* **Activity**: Please set out each line below exactly as it stands, without the images.

* **Input for this task**:
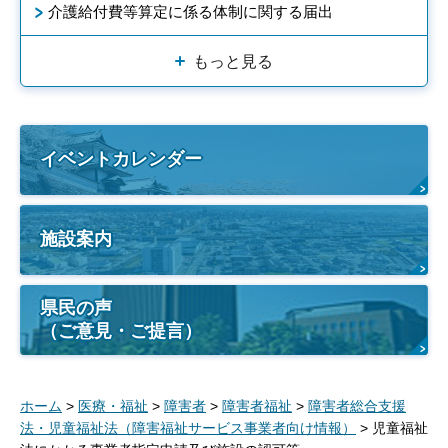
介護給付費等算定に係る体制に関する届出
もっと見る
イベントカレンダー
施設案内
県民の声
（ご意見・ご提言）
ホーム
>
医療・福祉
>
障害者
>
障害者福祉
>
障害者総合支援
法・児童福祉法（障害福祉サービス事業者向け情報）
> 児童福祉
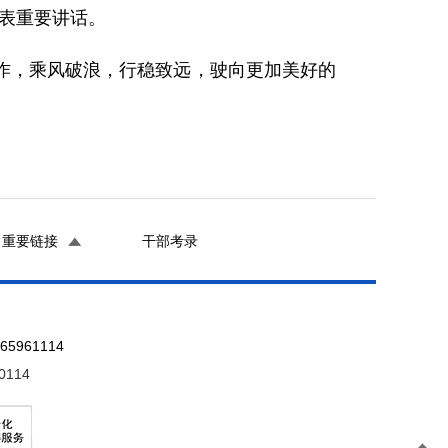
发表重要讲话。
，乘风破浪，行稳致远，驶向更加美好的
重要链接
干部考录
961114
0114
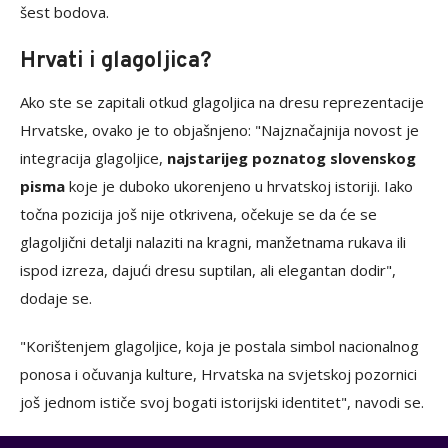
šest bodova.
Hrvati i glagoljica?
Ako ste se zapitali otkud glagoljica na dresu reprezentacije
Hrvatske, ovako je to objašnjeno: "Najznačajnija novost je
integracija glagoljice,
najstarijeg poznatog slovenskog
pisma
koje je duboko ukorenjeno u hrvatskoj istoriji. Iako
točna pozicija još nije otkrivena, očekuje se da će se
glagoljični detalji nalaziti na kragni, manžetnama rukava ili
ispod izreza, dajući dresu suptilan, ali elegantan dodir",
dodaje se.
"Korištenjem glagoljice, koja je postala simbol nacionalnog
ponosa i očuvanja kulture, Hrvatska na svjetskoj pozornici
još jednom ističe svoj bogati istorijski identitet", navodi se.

* **Response area**:
介護給付費等算定に係る体制に関する届出
もっと見る
イベントカレンダー
施設案内
県民の声
（ご意見・ご提言）
ホーム
>
医療・福祉
>
障害者
>
障害者福祉
>
障害者総合支援
法・児童福祉法（障害福祉サービス事業者向け情報）
> 児童福祉
发表重要讲话。
，乘风破浪，行稳致远，驶向更加美好的
重要链接
干部考录
961114
0114
šest bodova.
Hrvati i glagoljica?
Ako ste se zapitali otkud glagoljica na dresu reprezentacije
Hrvatske, ovako je to objašnjeno: "Najznačajnija novost je
integracija glagoljice,
najstarijeg poznatog slovenskog
pisma
koje je duboko ukorenjeno u hrvatskoj istoriji. Iako
točna pozicija još nije otkrivena, očekuje se da će se
glagoljični detalji nalaziti na kragni, manžetnama rukava ili
ispod izreza, dajući dresu suptilan, ali elegantan dodir",
dodaje se.
"Korištenjem glagoljice, koja je postala simbol nacionalnog
ponosa i očuvanja kulture, Hrvatska na svjetskoj pozornici
još jednom ističe svoj bogati istorijski identitet", navodi se.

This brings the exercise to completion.